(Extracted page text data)

┄┄┄┄┄┄┄┄┄┄

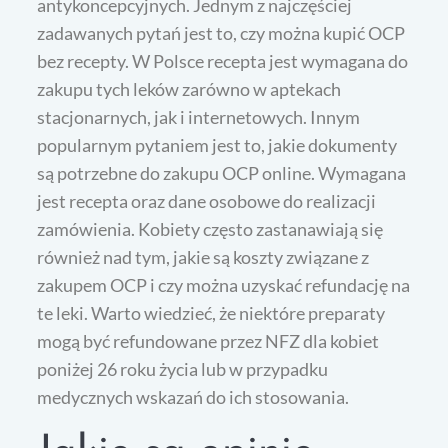
antykoncepcyjnych. Jednym z najczęściej
zadawanych pytań jest to, czy można kupić OCP
bez recepty. W Polsce recepta jest wymagana do
zakupu tych leków zarówno w aptekach
stacjonarnych, jak i internetowych. Innym
popularnym pytaniem jest to, jakie dokumenty
są potrzebne do zakupu OCP online. Wymagana
jest recepta oraz dane osobowe do realizacji
zamówienia. Kobiety często zastanawiają się
również nad tym, jakie są koszty związane z
zakupem OCP i czy można uzyskać refundację na
te leki. Warto wiedzieć, że niektóre preparaty
mogą być refundowane przez NFZ dla kobiet
poniżej 26 roku życia lub w przypadku
medycznych wskazań do ich stosowania.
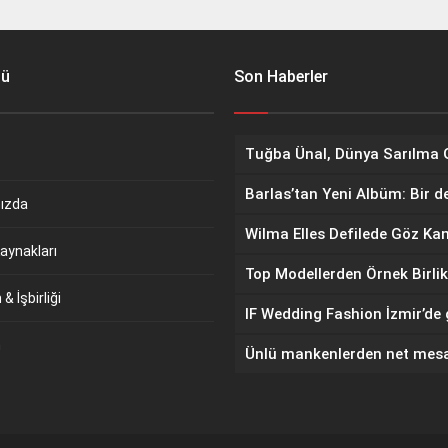
nü
Son Haberler
Barlas’tan Yeni Albüm: Bir d
ızda
aynakları
Top Modellerden Örnek Birlik
& İşbirliği
m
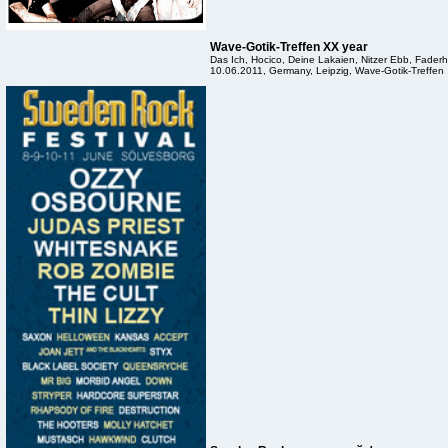
Wave-Gotik-Treffen XX year
Das Ich, Hocico, Deine Lakaien, Nitzer Ebb, Fade
10.06.2011, Germany, Leipzig, Wave-Gotik-Treffen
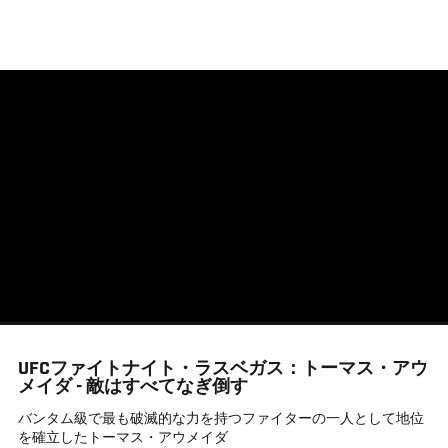
メ
イ
ン
コ
ン
テ
ン
ツ
に
移
動
UFCファイトナイト・ラスベガス：トーマス・アウ
メイダ - 敵はすべてなぎ倒す
バンタム級で最も破滅的な力を持つファイターの一人として地位
を確立したトーマス・アウメイダ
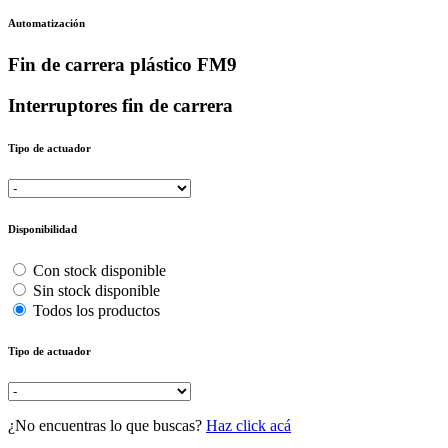
Automatización
Fin de carrera plástico FM9
Interruptores fin de carrera
Tipo de actuador
Disponibilidad
Con stock disponible
Sin stock disponible
Todos los productos
Tipo de actuador
¿No encuentras lo que buscas?
Haz click acá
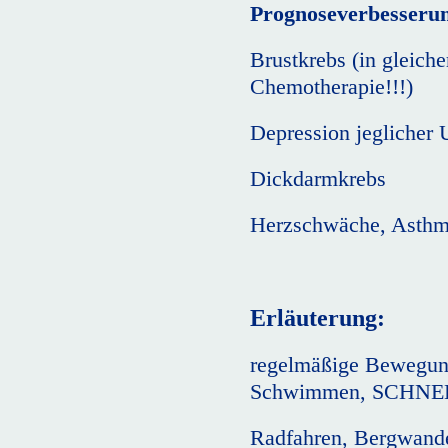
Prognoseverbesseru
Brustkrebs (in gleich
Chemotherapie!!!)
Depression jeglicher 
Dickdarmkrebs
Herzschwäche, Asthm
Erläuterung:
regelmäßige Bewegung 
Schwimmen, SCHNE
Radfahren, Bergwander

┄┄┄┄┄┄┄┄┄┄

When a line of the records includes "Wave", that line belongs in the answer.

• [TASK ANSWER]:
Wave-Gotik-Treffen XX year
10.06.2011, Germany, Leipzig, Wave-Gotik-Treffen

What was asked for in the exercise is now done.